This study compared performances of Graph Convolutional Networks (GCNs), Graph Attention Networks (GATs) and Graph Isomorphism Networks (GINs), applied to 7 different toxicological assay datasets of varying data abundance and endpoint, to perform binary classification of assay activation. Following pre-processing of molecular graphs, enforcement of class-balance and stratification of all datasets across 5 folds, Bayesian optimisations were carried out, for each GNN applied to each assay dataset (resulting in 21 unique Bayesian optimisations). 

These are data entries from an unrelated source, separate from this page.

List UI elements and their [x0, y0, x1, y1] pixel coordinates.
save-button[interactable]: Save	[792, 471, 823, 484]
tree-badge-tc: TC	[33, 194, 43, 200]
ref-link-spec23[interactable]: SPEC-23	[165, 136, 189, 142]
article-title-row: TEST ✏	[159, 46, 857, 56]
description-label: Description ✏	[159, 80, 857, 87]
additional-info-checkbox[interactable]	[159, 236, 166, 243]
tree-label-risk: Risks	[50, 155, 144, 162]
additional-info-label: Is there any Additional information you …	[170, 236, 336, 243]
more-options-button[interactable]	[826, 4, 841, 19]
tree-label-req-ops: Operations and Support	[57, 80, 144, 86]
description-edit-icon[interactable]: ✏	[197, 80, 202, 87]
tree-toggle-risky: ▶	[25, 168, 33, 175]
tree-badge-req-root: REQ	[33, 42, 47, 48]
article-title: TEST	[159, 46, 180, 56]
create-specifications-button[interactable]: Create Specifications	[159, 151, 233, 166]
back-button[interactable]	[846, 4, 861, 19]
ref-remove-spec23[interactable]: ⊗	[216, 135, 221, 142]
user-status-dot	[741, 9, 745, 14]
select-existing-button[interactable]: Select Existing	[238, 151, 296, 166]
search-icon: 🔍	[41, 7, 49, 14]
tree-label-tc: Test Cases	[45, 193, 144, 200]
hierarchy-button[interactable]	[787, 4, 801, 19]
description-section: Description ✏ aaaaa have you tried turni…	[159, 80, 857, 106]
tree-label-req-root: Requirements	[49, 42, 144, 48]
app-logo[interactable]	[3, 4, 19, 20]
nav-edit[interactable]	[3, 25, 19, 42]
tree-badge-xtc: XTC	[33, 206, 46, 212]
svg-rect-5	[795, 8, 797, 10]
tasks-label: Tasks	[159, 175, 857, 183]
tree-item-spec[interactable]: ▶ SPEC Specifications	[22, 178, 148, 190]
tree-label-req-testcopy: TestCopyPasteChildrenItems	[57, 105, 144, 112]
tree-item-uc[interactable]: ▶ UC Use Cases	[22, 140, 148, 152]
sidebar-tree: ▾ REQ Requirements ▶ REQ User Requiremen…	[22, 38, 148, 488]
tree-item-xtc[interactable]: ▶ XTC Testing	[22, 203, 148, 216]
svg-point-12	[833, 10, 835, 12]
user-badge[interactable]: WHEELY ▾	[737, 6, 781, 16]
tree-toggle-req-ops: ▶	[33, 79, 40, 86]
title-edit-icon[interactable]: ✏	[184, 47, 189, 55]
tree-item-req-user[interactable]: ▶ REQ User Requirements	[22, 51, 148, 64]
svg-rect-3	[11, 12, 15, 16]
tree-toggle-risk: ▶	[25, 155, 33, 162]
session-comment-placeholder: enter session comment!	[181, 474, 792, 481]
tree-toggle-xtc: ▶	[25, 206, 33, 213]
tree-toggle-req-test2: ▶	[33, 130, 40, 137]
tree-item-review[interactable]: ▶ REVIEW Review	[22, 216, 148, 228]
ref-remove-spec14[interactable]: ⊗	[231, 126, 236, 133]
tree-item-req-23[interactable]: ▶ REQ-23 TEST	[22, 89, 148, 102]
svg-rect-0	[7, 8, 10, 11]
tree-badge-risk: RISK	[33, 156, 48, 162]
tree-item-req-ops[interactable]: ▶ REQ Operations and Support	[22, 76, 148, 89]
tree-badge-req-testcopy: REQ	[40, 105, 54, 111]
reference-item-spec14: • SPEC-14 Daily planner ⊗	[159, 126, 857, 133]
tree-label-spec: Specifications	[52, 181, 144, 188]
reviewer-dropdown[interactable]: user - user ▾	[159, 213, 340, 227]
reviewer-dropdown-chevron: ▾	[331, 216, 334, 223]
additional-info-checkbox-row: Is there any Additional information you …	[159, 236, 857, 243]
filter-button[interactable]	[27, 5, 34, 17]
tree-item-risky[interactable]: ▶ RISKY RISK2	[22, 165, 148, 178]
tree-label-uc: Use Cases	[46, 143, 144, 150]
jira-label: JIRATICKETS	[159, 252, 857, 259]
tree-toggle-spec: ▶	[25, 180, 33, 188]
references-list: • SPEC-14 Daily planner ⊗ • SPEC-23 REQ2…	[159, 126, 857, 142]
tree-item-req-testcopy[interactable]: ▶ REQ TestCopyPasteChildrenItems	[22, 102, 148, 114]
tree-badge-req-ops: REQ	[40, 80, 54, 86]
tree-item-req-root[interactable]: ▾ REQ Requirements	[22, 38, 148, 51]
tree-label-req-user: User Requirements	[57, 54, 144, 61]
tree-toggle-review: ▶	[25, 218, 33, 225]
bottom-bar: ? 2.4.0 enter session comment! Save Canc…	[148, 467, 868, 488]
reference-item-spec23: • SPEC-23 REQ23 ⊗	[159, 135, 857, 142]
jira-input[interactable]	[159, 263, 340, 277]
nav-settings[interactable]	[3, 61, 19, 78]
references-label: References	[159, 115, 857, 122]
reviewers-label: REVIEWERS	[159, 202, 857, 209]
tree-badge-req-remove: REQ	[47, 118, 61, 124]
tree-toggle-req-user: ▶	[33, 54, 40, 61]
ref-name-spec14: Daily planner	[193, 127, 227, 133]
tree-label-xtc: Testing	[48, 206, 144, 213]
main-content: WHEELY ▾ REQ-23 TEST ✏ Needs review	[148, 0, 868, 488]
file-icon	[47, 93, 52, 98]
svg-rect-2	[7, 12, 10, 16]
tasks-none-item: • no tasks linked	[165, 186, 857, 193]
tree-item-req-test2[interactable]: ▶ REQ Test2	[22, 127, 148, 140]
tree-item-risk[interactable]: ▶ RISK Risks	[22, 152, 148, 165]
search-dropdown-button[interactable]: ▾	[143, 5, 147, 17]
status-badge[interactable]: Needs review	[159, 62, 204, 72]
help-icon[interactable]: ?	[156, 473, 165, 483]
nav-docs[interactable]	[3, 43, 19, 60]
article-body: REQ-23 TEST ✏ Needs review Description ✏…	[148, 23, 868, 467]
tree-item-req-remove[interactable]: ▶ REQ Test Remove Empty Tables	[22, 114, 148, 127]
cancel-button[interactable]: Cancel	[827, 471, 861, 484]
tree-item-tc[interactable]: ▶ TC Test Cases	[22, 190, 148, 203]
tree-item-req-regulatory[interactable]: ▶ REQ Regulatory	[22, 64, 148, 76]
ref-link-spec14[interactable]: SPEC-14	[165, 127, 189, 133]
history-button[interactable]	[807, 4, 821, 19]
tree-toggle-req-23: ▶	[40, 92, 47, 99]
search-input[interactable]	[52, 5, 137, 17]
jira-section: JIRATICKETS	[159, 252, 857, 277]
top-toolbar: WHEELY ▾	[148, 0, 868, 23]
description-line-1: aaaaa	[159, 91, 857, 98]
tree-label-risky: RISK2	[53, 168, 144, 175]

Optimised GNNs performed at Area Under the Curve (AUC) scores ranging from 0.728-0.849 (averaged across all folds), naturally varying between specific assays and GNNs. GINs were found to consistently outperform GCNs and GATs, for the top 5 of 7 most data-abundant toxicological assays. GATs however significantly outperformed over the remaining 2 most data-scarce assays. This indicates that GINs are a more optimal architecture for data-abundant environments, whereas GATs are a more optimal architecture for data-scarce environments. Subsequent analysis of the explored higher-dimensional hyperparameter spaces, as well as optimised hyperparameter states, found that GCNs and GATs reached measurably closer optimised states with each other, compared to GINs, further indicating the unique nature of GINs as a GNN algorithm.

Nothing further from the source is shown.